Of the lines in the material below, print only those from the one containing "State Auditor" to the one containing "ability to wear", ends included, exactly as written and without pictures.

▼▼▼

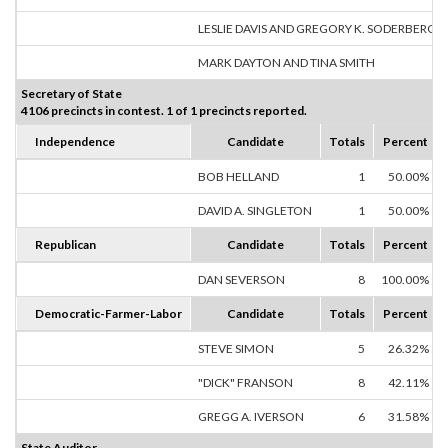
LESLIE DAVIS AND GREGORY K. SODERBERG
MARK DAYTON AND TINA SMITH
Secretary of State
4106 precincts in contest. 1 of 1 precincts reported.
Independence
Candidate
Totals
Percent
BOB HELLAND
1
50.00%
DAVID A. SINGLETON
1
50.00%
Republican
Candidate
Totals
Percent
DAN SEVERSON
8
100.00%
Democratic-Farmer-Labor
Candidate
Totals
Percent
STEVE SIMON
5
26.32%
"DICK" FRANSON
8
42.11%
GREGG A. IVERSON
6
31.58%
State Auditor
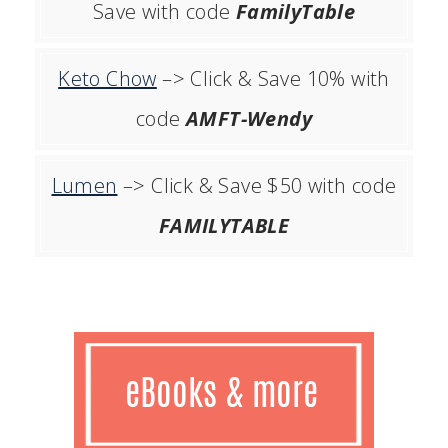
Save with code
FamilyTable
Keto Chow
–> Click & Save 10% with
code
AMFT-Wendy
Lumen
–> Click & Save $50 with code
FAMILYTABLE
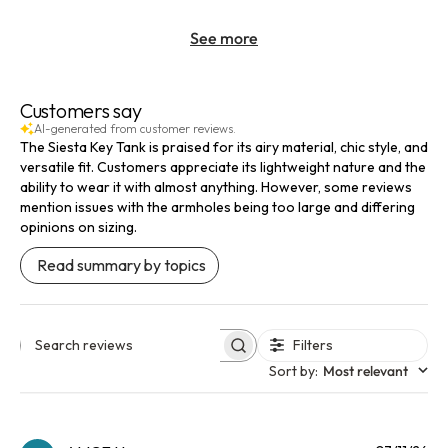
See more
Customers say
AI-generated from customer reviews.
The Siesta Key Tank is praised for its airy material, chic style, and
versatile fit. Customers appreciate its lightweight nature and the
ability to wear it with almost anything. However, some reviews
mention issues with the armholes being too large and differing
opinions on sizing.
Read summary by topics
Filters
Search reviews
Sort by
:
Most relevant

▲▲▲
▼▼▼

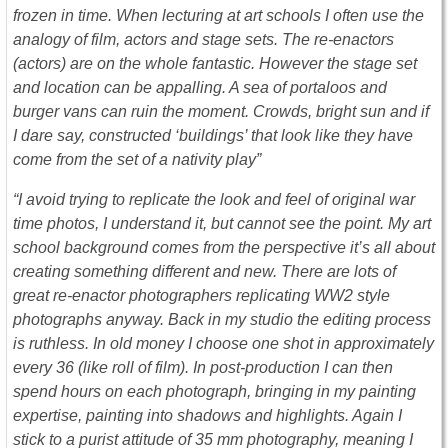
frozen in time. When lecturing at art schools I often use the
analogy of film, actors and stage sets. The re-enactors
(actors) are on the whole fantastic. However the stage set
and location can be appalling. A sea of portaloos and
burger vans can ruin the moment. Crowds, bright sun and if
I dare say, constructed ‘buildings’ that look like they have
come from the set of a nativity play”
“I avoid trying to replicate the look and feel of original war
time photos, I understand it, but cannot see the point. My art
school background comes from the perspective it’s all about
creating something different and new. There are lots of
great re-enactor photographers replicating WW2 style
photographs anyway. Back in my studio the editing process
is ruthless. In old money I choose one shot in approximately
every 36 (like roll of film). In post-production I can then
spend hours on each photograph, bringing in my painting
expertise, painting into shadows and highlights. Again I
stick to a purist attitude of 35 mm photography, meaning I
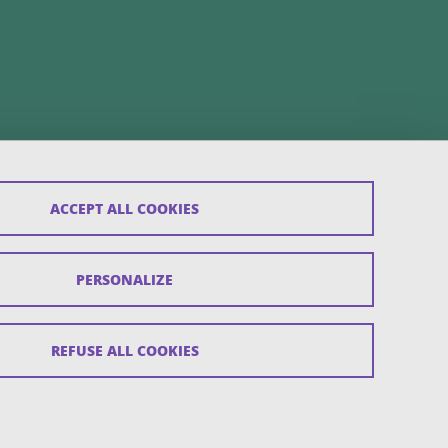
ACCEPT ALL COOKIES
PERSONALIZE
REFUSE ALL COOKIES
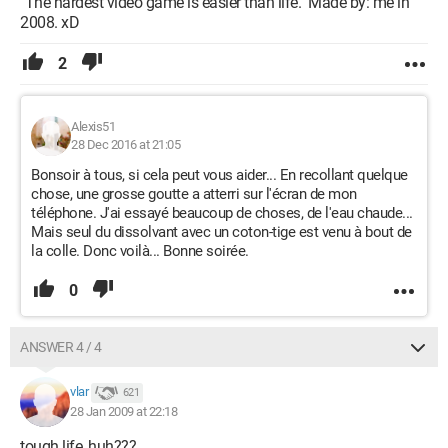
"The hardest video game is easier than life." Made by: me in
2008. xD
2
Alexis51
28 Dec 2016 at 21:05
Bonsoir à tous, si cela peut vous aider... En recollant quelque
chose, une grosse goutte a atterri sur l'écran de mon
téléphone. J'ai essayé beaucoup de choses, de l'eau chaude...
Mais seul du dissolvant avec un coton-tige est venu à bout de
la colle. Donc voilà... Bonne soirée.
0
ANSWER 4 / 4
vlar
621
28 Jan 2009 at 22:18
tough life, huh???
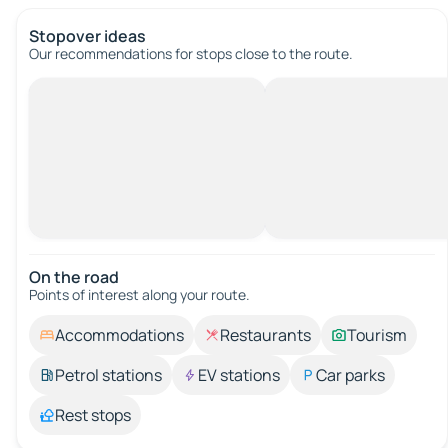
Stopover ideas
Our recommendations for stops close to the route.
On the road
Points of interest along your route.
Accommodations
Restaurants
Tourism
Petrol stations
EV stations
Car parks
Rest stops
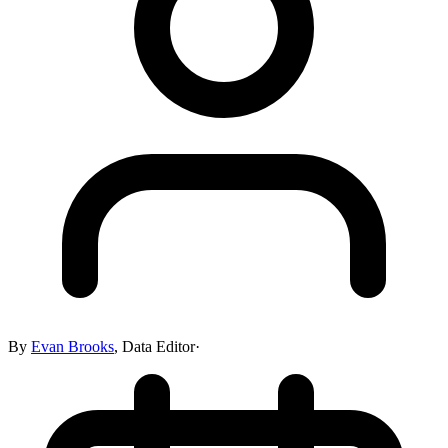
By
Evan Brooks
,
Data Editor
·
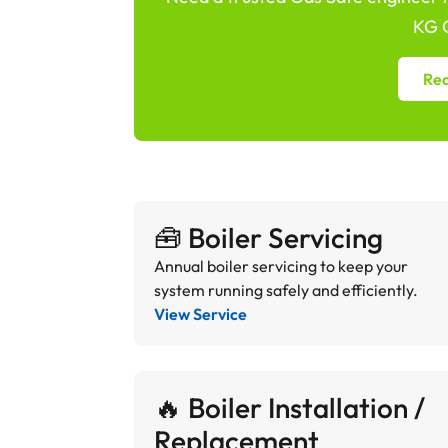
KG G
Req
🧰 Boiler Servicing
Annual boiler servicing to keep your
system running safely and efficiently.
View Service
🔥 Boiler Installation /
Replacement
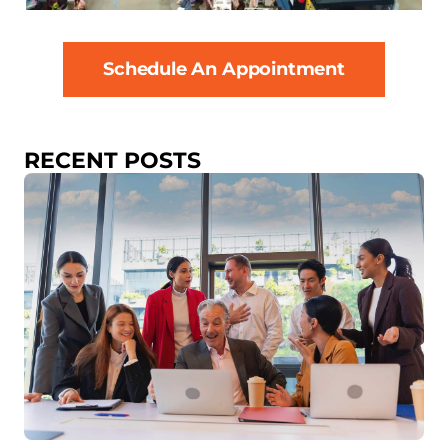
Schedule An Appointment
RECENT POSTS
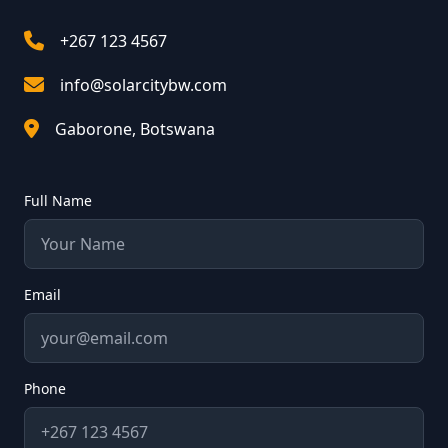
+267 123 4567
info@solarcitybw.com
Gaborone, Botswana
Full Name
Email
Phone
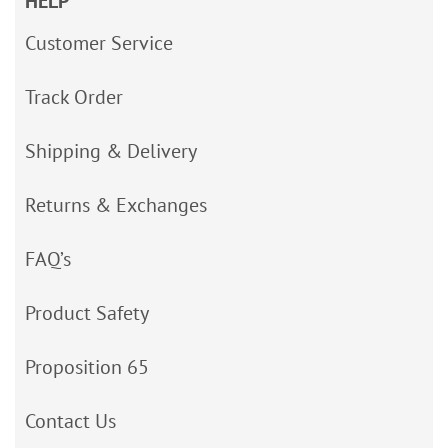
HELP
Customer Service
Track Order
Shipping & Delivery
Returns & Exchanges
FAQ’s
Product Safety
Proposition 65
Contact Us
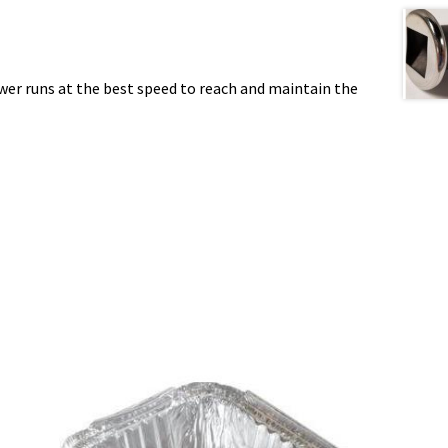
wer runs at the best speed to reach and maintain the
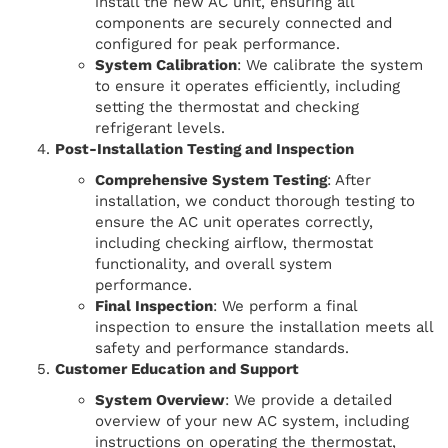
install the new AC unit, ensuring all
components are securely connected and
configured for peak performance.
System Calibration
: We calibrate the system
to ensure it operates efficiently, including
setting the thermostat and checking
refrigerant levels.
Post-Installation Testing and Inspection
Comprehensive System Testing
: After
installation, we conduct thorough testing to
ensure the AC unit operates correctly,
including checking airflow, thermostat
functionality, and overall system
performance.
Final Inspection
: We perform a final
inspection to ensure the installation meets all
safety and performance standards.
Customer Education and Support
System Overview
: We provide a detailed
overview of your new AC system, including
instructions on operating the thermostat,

▲▲▲

* [Written solution]
State Auditor
Save with code
FamilyTable
Keto Chow
–> Click & Save 10% with
code
AMFT-Wendy
Lumen
–> Click & Save $50 with code
FAMILYTABLE
See more
Customers say
AI-generated from customer reviews.
The Siesta Key Tank is praised for its airy material, chic style, and
versatile fit. Customers appreciate its lightweight nature and the
ability to wear it with almost anything. However, some reviews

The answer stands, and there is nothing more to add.